BTC, though, argued that the 36-month duration would eliminate any “incentive” for Cable Bahamas and NewCo to roll-out their nationwide network as rapidly as possible.
It argued that its BISX-listed rival would simply develop its infrastructure to serve the major population centres, such as New Providence, Freeport and Abaco, while ‘piggybacking’ on BTC’s network in less profitable areas.
“Without knowing the specific details of the finalised network rollout obligations to be included in NewCo’s ISL, BTC considers that URCA’s proposed 36-month timeframe for the proposed roll out obligation is too lenient,” BTC argued.
“BTC believes that NewCo should be in a position to provide coverage to a large percentage of the population of the Bahamas within 18 months after its licence is finalised and granted.
“That would include a six month pre-commercial launch network build out period, and a further 12-month period to continue to rollout its network coverage to less populated areas.”
BTC continued: “At that point, NewCo’s network should cover the vast majority of the population of the Bahamas (likely close to 95 per cent) and, consequently, the national roaming obligation could be eliminated.
“Extending the obligation to 36 months would simply allow NewCo to limit its network rollout coverage to high population density, lower build-out cost areas, while continuing to benefit from BTC’s network coverage for the lowest density, highest build-out cost areas of the country.
“This would only serve to reduce NewCo’s incentive to complete its network roll-out in a timely and expeditious manner. Moreover, URCA has not demonstrated that NewCo requires near 100 per cent coverage to provide an effective competitive alternative in the mobile market. Accordingly, BTC considers that the timeframe for the proposed national roaming obligation should be limited to no more than 18 months from the date of issuance of NewCo’s licence.”
Cable Bahamas’ own response to the URCA consultation reveals that the Bahamas’ second mobile operator, NewCo, was incorporated on February 25, 2016, under the Companies Act.
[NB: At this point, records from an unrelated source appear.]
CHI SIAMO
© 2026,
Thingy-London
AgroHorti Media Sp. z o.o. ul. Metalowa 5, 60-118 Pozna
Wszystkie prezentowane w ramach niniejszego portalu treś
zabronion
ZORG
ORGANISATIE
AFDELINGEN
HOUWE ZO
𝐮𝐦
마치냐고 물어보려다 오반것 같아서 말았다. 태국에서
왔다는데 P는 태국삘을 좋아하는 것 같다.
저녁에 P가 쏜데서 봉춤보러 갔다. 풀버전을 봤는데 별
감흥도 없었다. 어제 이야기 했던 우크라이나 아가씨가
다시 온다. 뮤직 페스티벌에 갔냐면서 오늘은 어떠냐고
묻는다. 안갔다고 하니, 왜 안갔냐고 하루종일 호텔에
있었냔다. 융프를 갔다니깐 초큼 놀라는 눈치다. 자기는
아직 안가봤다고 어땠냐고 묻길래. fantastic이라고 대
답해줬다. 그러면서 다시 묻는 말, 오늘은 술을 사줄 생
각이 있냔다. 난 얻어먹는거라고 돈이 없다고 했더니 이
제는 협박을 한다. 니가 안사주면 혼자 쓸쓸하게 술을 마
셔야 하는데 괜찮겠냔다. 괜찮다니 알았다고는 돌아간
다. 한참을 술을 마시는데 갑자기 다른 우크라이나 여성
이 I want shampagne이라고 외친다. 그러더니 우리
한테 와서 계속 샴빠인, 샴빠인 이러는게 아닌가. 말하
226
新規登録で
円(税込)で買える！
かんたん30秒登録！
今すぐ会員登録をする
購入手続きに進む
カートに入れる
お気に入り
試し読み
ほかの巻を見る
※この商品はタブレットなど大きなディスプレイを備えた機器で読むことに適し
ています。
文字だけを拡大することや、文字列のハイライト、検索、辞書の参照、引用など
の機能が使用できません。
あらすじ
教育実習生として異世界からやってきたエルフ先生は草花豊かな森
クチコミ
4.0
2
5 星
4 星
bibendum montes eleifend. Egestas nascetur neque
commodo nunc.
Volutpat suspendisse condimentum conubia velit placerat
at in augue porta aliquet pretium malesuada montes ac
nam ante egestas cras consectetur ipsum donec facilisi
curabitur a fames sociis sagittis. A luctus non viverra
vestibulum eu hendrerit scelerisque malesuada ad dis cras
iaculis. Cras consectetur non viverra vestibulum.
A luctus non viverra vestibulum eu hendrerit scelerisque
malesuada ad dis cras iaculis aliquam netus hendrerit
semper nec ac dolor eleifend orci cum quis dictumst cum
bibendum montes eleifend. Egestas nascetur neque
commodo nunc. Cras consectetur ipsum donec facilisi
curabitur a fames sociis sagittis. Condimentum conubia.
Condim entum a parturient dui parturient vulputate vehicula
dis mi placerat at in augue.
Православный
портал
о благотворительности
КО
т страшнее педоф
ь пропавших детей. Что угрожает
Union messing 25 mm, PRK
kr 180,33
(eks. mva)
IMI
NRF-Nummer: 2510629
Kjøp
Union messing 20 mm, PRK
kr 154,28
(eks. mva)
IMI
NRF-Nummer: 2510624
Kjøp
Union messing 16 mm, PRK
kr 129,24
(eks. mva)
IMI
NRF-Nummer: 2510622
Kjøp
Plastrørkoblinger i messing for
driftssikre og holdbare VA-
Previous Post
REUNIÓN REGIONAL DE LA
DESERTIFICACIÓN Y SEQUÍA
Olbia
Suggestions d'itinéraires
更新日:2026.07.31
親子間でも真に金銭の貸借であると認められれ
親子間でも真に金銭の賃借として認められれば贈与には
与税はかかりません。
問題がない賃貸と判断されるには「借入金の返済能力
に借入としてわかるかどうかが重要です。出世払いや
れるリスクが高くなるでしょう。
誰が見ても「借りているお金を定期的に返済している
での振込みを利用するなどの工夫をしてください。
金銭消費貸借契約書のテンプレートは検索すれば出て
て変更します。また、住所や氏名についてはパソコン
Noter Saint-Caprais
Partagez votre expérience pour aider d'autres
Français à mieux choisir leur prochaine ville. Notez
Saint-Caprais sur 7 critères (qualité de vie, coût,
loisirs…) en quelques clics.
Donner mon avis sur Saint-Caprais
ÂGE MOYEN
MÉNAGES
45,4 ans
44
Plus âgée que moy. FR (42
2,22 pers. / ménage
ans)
However, it has yet to start operating. Tribune Business understands that much of the work required from Cable Bahamas, URCA, the Government’s Cellular Liberalisation Taskforce and their various advisers has been completed, including the structure of the entity that will hold the 51.25 per cent NewCo stake on behalf of other Bahamian investors.
The key to NewCo’s operational start, Tribune Business sources have suggested, now lies with the Christie Cabinet, which has yet to formally approve the second licence’s award despite Cable Bahamas winning the spectrum auction and being selected as the preferred bidder.
Cable Bahamas, in its response to URCA’s ‘BTC roaming’ consultation, said it would be responsible for providing technical, marketing and other services to NewCo, and would have Board and management control.
And, in sharp contrast to BTC, its BISX-listed rival argued that the 36-month period should run from the date it begins commercial operations - not the date of its licence issuance.
“Cable Bahamas welcomes URCA’s proposal that BTC will be required to provide national roaming services from the date that the second licensee begins commercial operations,” Cable Bahamas said.
“In addition, Cable Bahamas is concerned that the proposed national roaming period begins to run 36 months from the date of the issuance of the second license.
“Cable Bahamas respectfully suggests that the national roaming period should commence 36 months from the date that second licensee begins commercial operations, and BTC has provided roaming services in all the specified areas and locations requested by the second licensee or such other longer period as determined by URCA.”
Cable Bahamas argued that BTC should “provide national roaming on non-discriminatory terms”, and that it “not be able to deny national roaming services in any specified area or location in the Bahamas if it provides international roaming services in the specified area or location”.